Making space for creativity

This year, I started The Artist’s Way, a 12-week course on ‘Discovering and Recovering your Creative Self’. The group I’m facilitating is now on chapter 10, ‘Recovering a Sense of Self Protection’. It’s been a struggle to keep up with it lately, but every Sunday night, we meet online to chat about what we’ve uncovered that week. And there have been so many benefits. The most important, for me anyway, has been re-learning the importance of making time for my ideas. Even if it’s just for 20 minutes upon waking or before sleeping, so I can feel fulfilled at the start or end of each day. I’ve shared a few hints and tips below which could help you too.

Value your time
Once I decided earlier this year to prioritise creativity, it became easier to adapt my approach to life and work and fit it in. I said no to things that could drain my resources and yes to things that filled my cup. And I feel calmer as a result. But for the last few weeks, we’ve lost some control over our life minutes. Many of us have turned our attention to caring for our children, all while juggling a career or business, and it doesn’t leave room for much else. This means that the moments we set aside for our interests are no longer there. So my plan, for now, is to keep it simple. To take small steps to engage in some form of creativity each day. And to protect that time as I know it supports my mental health.

Schedule in ‘mini creative dates’
Before lock-down, I followed a couple of online courses, started going on photo walks, and prepared to join a group programme for business. Sadly, I’ve had to drop the ball on these things, but if I have extra time in my day (which, let’s face it, is scarce), then I might try my hand at baking or playing, usually with our little intern. For you, meditation or calligraphy might be the answer. Or maybe illustration or photography. Anything that supports our minds will ultimately improve what we bring to the world at this time.
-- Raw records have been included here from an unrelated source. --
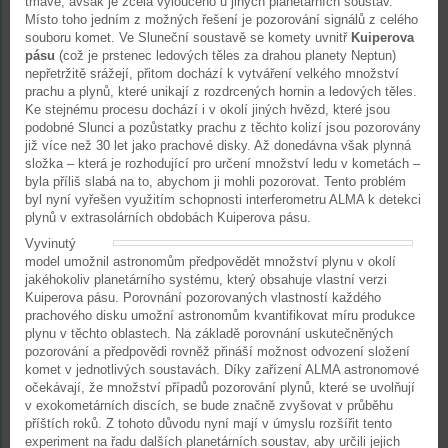
tmavé, avšak je zcela vyloučeno u jiných planetárních soustav.
Místo toho jedním z možných řešení je pozorování signálů z celého
souboru komet. Ve Sluneční soustavě se komety uvnitř
Kuiperova
pásu
(což je prstenec ledových těles za drahou planety Neptun)
nepřetržitě srážejí, přitom dochází k vytváření velkého množství
prachu a plynů, které unikají z rozdrcených hornin a ledových těles.
Ke stejnému procesu dochází i v okolí jiných hvězd, které jsou
podobné Slunci a pozůstatky prachu z těchto kolizí jsou pozorovány
již více než 30 let jako prachové disky. Až donedávna však plynná
složka – která je rozhodující pro určení množství ledu v kometách –
byla příliš slabá na to, abychom ji mohli pozorovat. Tento problém
byl nyní vyřešen využitím schopnosti interferometru ALMA k detekci
plynů v extrasolárních obdobách Kuiperova pásu.
Vyvinutý
model umožnil astronomům předpovědět množství plynu v okolí
jakéhokoliv planetárního systému, který obsahuje vlastní verzi
Kuiperova pásu. Porovnání pozorovaných vlastností každého
prachového disku umožní astronomům kvantifikovat míru produkce
plynu v těchto oblastech. Na základě porovnání uskutečněných
pozorování a předpovědi rovněž přináší možnost odvození složení
komet v jednotlivých soustavách. Díky zařízení ALMA astronomové
očekávají, že množství případů pozorování plynů, které se uvolňují
v exokometárních discích, se bude značně zvyšovat v průběhu
příštích roků. Z tohoto důvodu nyní mají v úmyslu rozšířit tento
experiment na řadu dalších planetárních soustav, aby určili jejich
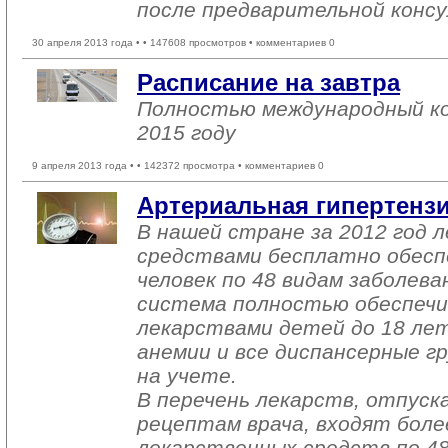
после предварительной консу
30 апреля 2013 года •
• 147608 просмотров • комментариев 0
Расписание на завтра
Полностью международный ко
2015 году
9 апреля 2013 года •
• 142372 просмотра • комментариев 0
Артериальная гипертенз
В нашей стране за 2012 год 
средствами бесплатно обесп
человек по 48 видам заболева
система полностью обеспеч
лекарствами детей до 18 лет
анемии и все диспансерные г
на учете.
В перечень лекарств, отпуск
рецептам врача, входят боле
лекарственных средств по 48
The important thing is to be kind to ourselves and remember that it’s okay not to be doing all the things we were previously doing if they’re not achievable right now.

Remove unnecessary distractions
I often leave my phone in another room or switch it off, so I resist reaching for it. I switch off notifications and my apps, such as Instagram or WhatsApp, already require me to open them to see comments and messages. I firmly believe that someone will call me in an urgent situation, so emails and the like can always wait for an hour or two. Scheduling in windows early morning and late afternoon to read and reply often helps, so I’m protecting my time. TV, music or other background noise can also be a barrier, in which case you could take yourself off to another room or pop on some noise-cancelling headphones.
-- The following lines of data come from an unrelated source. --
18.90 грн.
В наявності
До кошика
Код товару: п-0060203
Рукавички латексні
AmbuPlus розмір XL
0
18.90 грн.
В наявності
People generate more ideas and solutions to creative problems when they're at home than in any other single environment.

Set up a dedicated space
Is there a place in your home that you can dedicate to your creativity? Maybe your dining room, office or living room? Or are you lucky enough to have a whole area you can use for your creative practice? My space happens to be my sofa, where plants usually surround me and, if I’m in the mood, I’ll pop on a favourite playlist or light a candle before getting down to writing. Having your own space helps to give you the best start, as does having all the materials you need to hand, so you don’t have to “set up” each time you want to create. You could also try changing your environment and moving furniture around if it’s no longer inspiring. This can change our approach to thinking and problem-solving, so I’m thinking of doing it myself!

Connect and collaborate with others
Connecting with others over The Artist’s Way has opened my mind up to joining and investing in smaller group programmes, and I plan to join others. But while those are on hold, I’ve still been making connection a priority. This might look like having a group WhatsApp call with your friends or taking part in a virtual pub quiz in your daily life. And in work, it could be anything from having a Zoom call instead of an email exchange or sending snail mail to a client or colleague. Throughout this time, let’s reach out to others and encourage them to reach out to us. It’s essential to set boundaries, of course, but it’s important to stay in touch too.

Keep an open mind
To paraphrase Donald M. Rattner in his article about ‘How to Use the Psychology of Space to Boost Your Creativity’, “People generate more ideas and solutions to creative problems when they’re at home than in any other single environment.” So, I wonder, could being confined to our homes spark our imagination? Can we look at this challenging time from a different perspective? Is it an opportunity to find more joy and play in our spaces? Our ability to wonder, and to search for answers, is what ignites our curiosity and creativity. So open your mind, see where it takes you. This time could be a catalyst for change in our approach to life and work.